São Paulo ganha Juizado Especial de Violência Doméstica e Familiar Contra a Mulher

    O Tribunal de Justiça de São Paulo promoveu nesta quinta-feira (22/01) a instalação do Juizado Especial de Violência Doméstica e Familiar Contra a Mulher, o primeiro do Estado. A juíza responsável pelo setor é Vanessa Ribeiro Mateus. 
    Ao fazer uso da palavra, a juíza Vanessa Mateus afirmou que “o TJSP, hoje, com a instalação desse Juizado, escreve um capítulo importante de sua história. A violência doméstica é um problema que sempre permeou as relações humanas e que diz respeito à sociedade como um todo. A importância da Lei Maria da Penha, que instituiu a criação dos Juizados de Violência Doméstica e Familiar Contra a Mulher, é inquestionável e vem sendo tratada por juristas de todo o País”. A magistrada encerrou seu discurso agradecendo ao presidente em exercício do Tribunal de Justiça, desembargador Antonio Carlos Munhoz Soares; ao Ministério da Justiça e à Secretaria da Reforma do Judiciário; ao presidente da Seção Criminal do TJSP, desembargador Eduardo Pereira Santos; à desembargadora Angélica de Maria Mello de Almeida e à juíza Ivana David, da 8ª Vara Criminal; ao juiz diretor do Complexo Judiciário Ministro Mário Guimarães, Alex Tadeu Monteiro Zilenovski; aos juízes assessores da presidência da Seção Criminal do TJSP, Maria Domitila Prado Manssur Domingos e Richard Francisco Chequini; e aos juízes assessores da Presidência do Tribunal de Justiça, Homero Maion e José Maria Câmara Júnior, pelos esforços para a instalação do Juizado. 
    Na sequência, a coordenadora do projeto de instalação do novo setor, desembargadora Angélica de Maria Mello de Almeida, afirmou: "Nossa esperança é que possamos dar concretude ao Juizado Especial de Violência Doméstica como instrumento de tutela da mulher.  Que a mulher em risco de violência doméstica encontre no Juizado intervenção eficaz para interromper o ciclo de violência. Que possa encontrar alternativas para exercer sua condição humana em plenitude". 

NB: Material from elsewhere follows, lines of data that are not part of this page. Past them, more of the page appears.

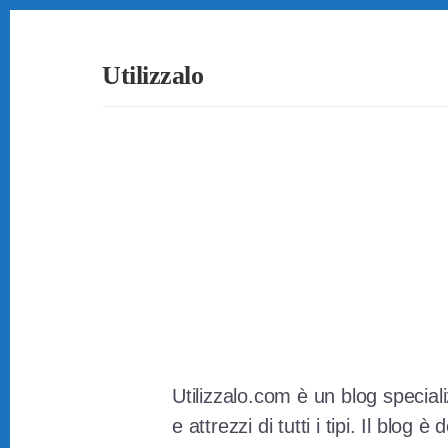
Skip
Skip
Skip
to
to
to
primary
content
footer
Utilizzalo
sidebar
Guide
su
Come
Utilizzare
Tutto
Utilizzalo.com è un blog special
e attrezzi di tutti i tipi. Il blog 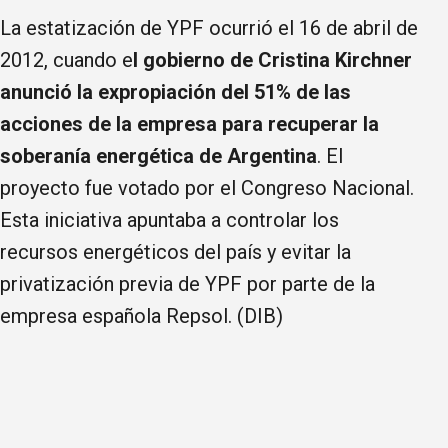
La estatización de YPF ocurrió el 16 de abril de
2012, cuando e
l gobierno de Cristina Kirchner
anunció la expropiación del 51% de las
acciones de la empresa para recuperar la
soberanía energética de Argentina
. El
proyecto fue votado por el Congreso Nacional.
Esta iniciativa apuntaba a controlar los
recursos energéticos del país y evitar la
privatización previa de YPF por parte de la
empresa española Repsol. (DIB)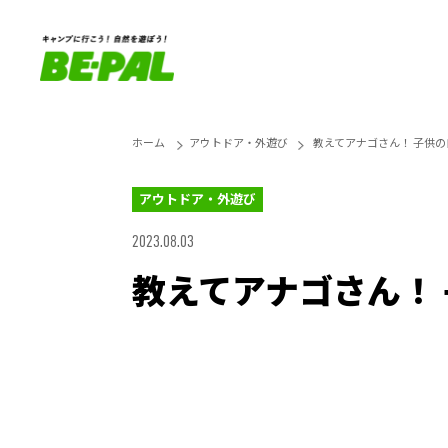
ホーム
アウトドア・外遊び
教えてアナゴさん！ 子供
アウトドア・外遊び
2023.08.03
教えてアナゴさん！
Unmute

    Já o presidente da Seção Criminal do TJSP, desembargador Eduardo Pereira Santos, discorreu sobre a história de Maria da Penha, que deu nome à Lei 11.340/2006. Segundo o desembargador, “o advento da lei se deu longe do calor dos fatos que ensejaram sua criação, com base na linda lição de coragem e de vida de Maria da Penha. A mulher ainda caminha rumo a sua total libertação. A experiência dos Juizados de Violência Contra a Mulher em outros Estados tem mostrado grande êxito. É preciso restabelecer o equilíbrio de forças. Essa iniciativa tinha de chegar a São Paulo e aqui terá conduta correta e serena por parte de nossas juízas”. 
    No encerramento da solenidade, o presidente em exercício do Tribunal de Justiça do Estado de São Paulo, desembargador Antonio Carlos Munhoz Soares, ressaltou a presença do corregedor-geral da Justiça, desembargador Ruy Pereira Camilo: “o colega desembargador Ruy Camilo nos conforta com o seu apoio a essa iniciativa. A sua sensibilidade tem sido palavra norteadora em relação às decisões mais prementes nas atividades da nossa Justiça. Parabenizo também o presidente da Seção Criminal do TJSP, desembargador Eduardo Pereira Santos, porque essa inauguração certamente vai constar de seu currículo. Quero agradecer ainda a acolhida do juiz diretor deste Fórum, Alex Zilenovski, que com sua presença ativa e animadora nos faz esquecer o que já fizemos e nos lembra o que ainda temos a fazer; e à doutora Vanessa Ribeiro Mateus, que com seu dinamismo nos faz lembrar nossos primeiros dias de magistratura – e todo dia para nós na magistratura é como se fosse o primeiro dia”. 
    “A palavra sensibilidade é um adjetivo qualificativo juntado ao sensível. Quando fundamos o Serviço Psicossocial do TJSP há 13 anos, jamais pensamos que em 2008 superaríamos 140 mil atendimentos em oito unidades espalhadas pelo Estado. No Juizado que hoje se instala, há a necessidade de estar presente no dia-a-dia – e com certeza ele estará. Na América Latina, esse pioneirismo começa por nós, no Brasil. A Justiça precisa se descentralizar para prestar atendimento às mulheres queixosas de violências terríveis. Quero lembrar que o Tribunal de Justiça instalará também um anexo do Idoso para funcionar junto a uma Vara da Família, com vistas a dar efetividade ao cumprimento do Estatuto do Idoso. Desejo vivamente às doutoras Vanessa Ribeiro Mateus e Ivana David toda sorte de felicidade à frente do Juizado Especial de Violência Doméstica e Familiar Contra a Mulher. E nós temos de continuar olhando à frente e enxergar a necessidade de descentralizarmos o Judiciário”, finalizou o desembargador Munhoz Soares. 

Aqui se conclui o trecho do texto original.